Visitors to Marwell Zoo in Hampshire were recently treated to the sight of a rare zebra foal being born.
The endangered Grevy’s zebra mare gave birth to a healthy foal at the zoo’s Wild Explorers paddock opposite Marwell’s Grade 1 listed hall in front of onlookers.
A statement from the zoo said keepers carefully monitored the zebra from a distance and answered questions from guests, while the mare, a first-time mother called Ellen, gave birth in just 30 minutes.
Both mare and foal, whose name and gender are to be confirmed, are doing well.
“We knew Ellen was soon to be expecting so we have been monitoring her and allowing her access to the paddock and the indoor area,” said the zoo’s Hoofstock team leader Tim Rowlands.
“Zebra normally like to do their own thing and take themselves away, so giving birth in the middle of the afternoon in front of a crowd of guests isn’t common, but she wasn’t concerned by the interest and it was a very smooth delivery with the healthy foal arriving in around half an hour.
“The foal is enjoying exploring, though is still staying close to its mother, who is the dominant female of the herd and is being very protective.”

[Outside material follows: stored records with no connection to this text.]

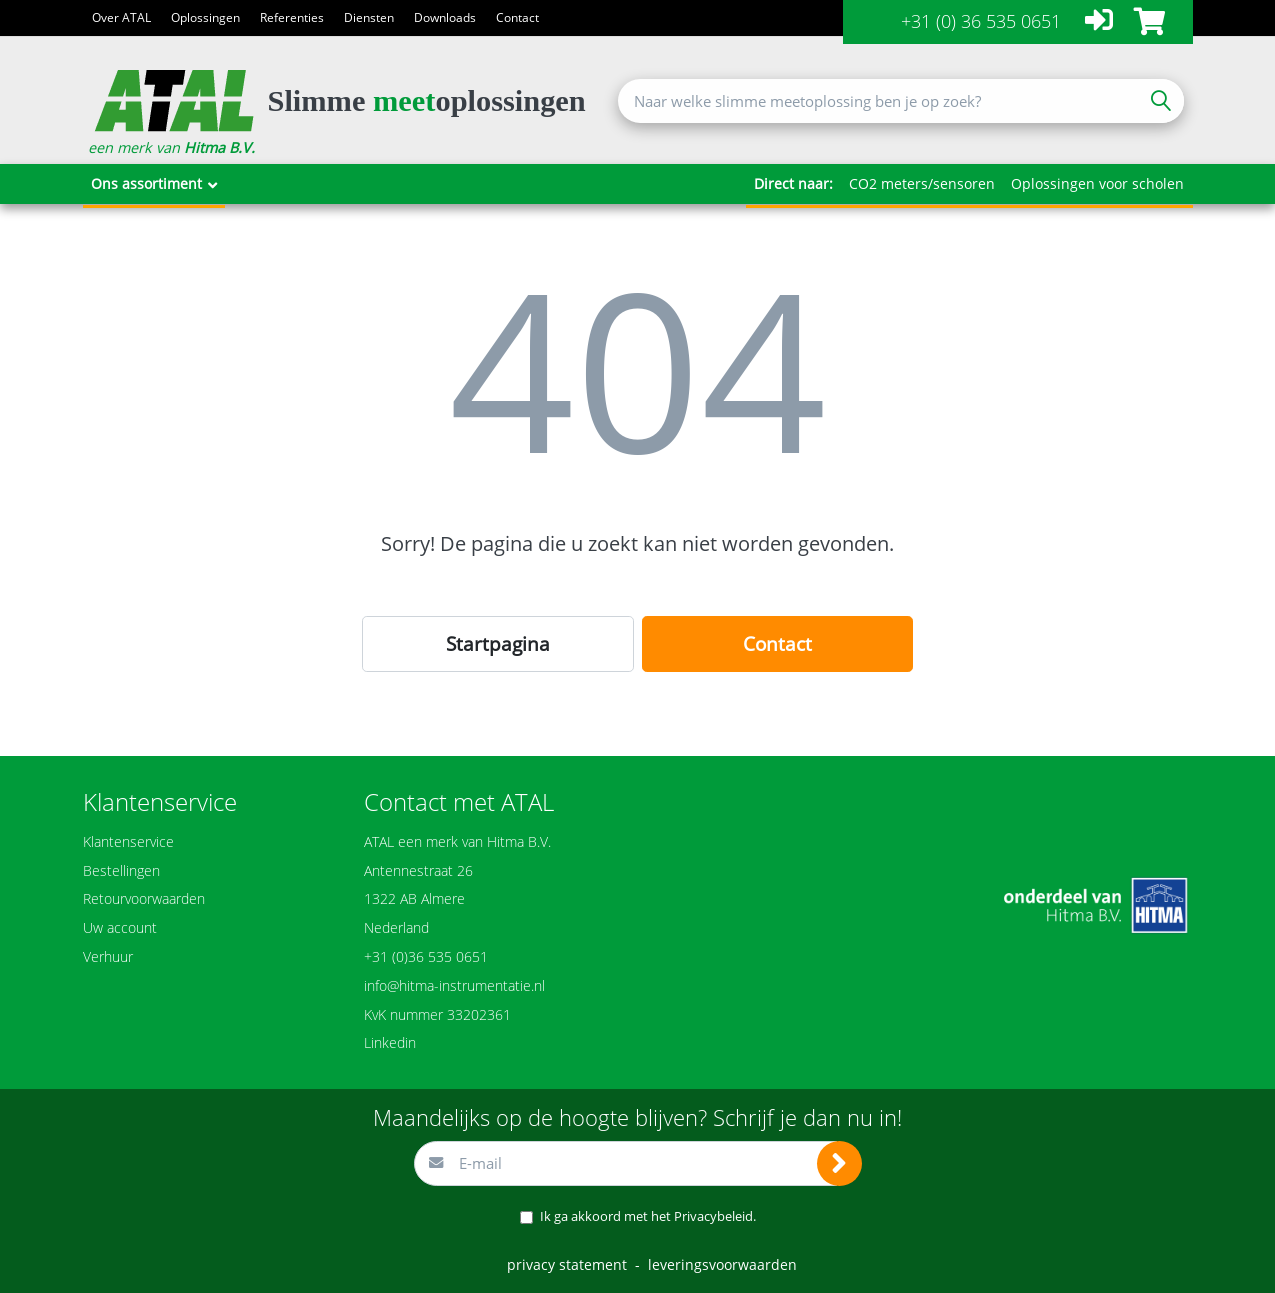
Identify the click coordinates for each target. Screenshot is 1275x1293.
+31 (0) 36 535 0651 (981, 21)
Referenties (292, 17)
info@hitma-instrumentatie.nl (454, 985)
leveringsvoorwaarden (722, 1264)
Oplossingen (205, 17)
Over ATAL (121, 17)
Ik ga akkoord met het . (648, 1216)
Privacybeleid (713, 1216)
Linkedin (390, 1042)
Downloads (445, 17)
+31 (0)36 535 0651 (426, 956)
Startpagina (498, 643)
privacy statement (567, 1264)
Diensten (369, 17)
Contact (517, 17)
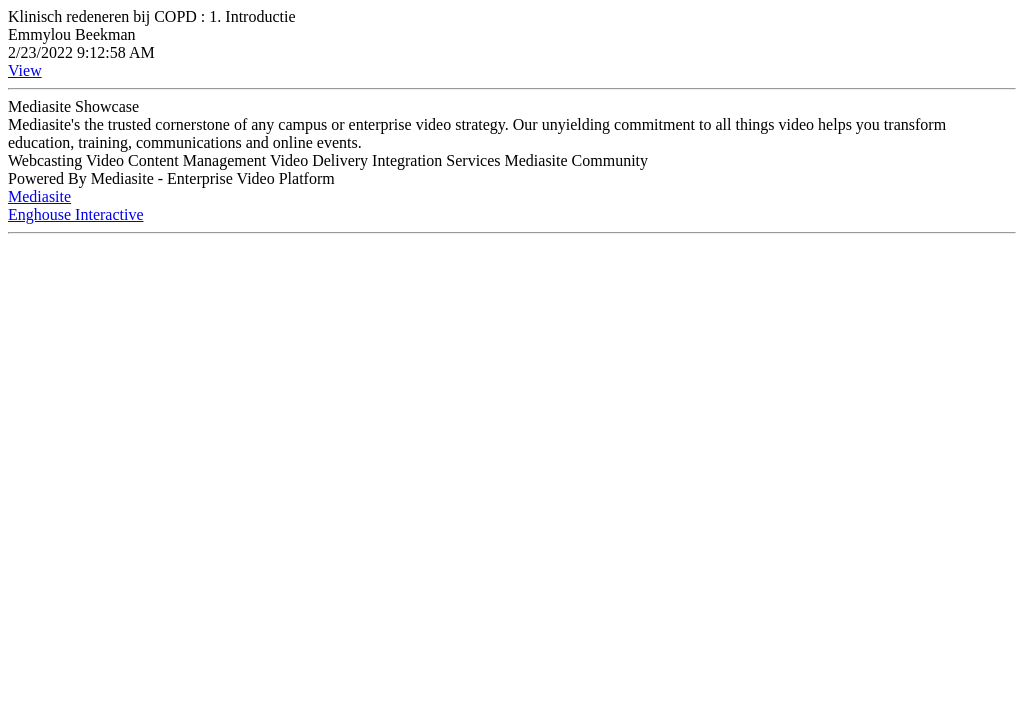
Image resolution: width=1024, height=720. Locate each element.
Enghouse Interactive (76, 214)
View (25, 70)
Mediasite (39, 196)
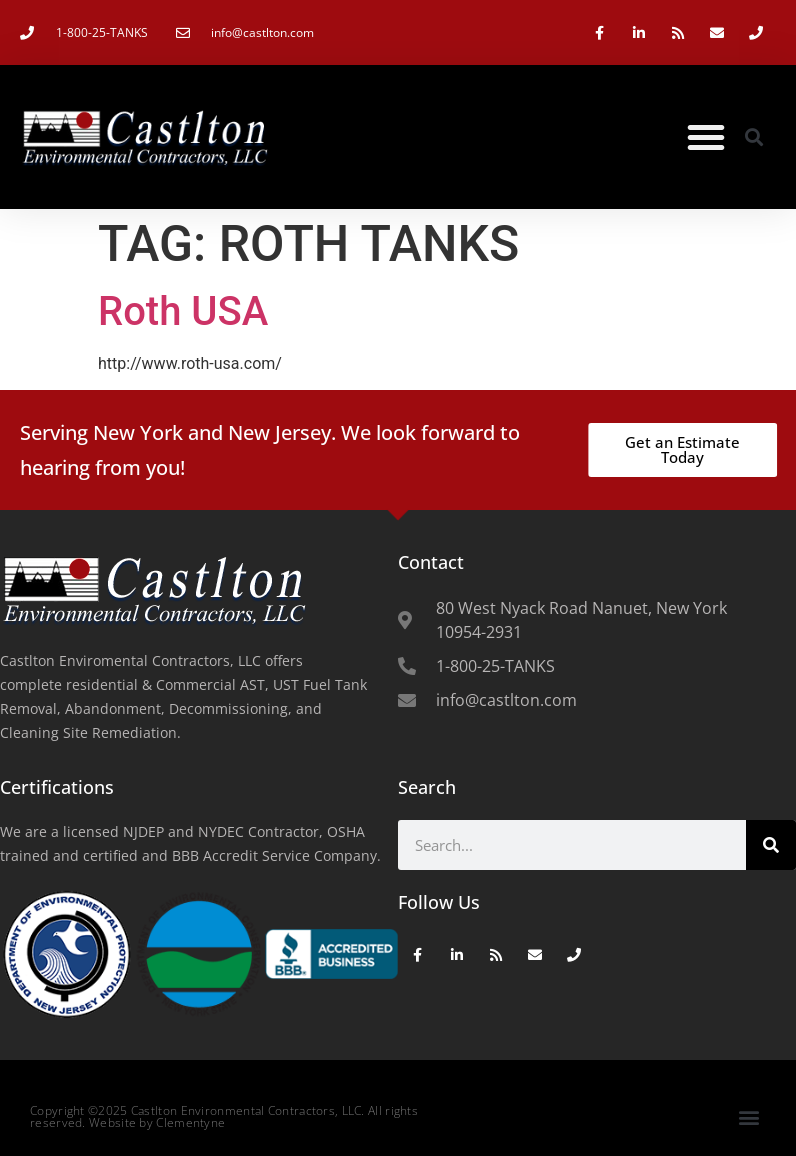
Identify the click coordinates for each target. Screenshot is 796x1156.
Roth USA (183, 311)
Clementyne (190, 1122)
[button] (706, 137)
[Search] (771, 845)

The Grevy’s zebra is one of Africa’s rarest large mammals, with fewer than 3,000 individuals left in the wild.
They are found in small and isolated areas in Northern Kenya and Ethiopia.

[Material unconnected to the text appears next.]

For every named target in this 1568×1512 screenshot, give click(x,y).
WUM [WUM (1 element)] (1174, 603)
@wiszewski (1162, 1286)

The latest arrival increases Marwell’s total numbers of Grevy’s zebra to six.
Conservation charity Marwell Wildlife, which owns and operates Marwell Zoo, has helped to create a national conservation strategy for the species in Kenya and is one of the active members of the Grevy’s Zebra Technical Committee, which guides and implements conservation action in the country.
Marwell manages the International Studbook and the European Ex situ Programme (EEP) for Grevy’s zebra and encourage participants to support their conservation initiatives in Kenya.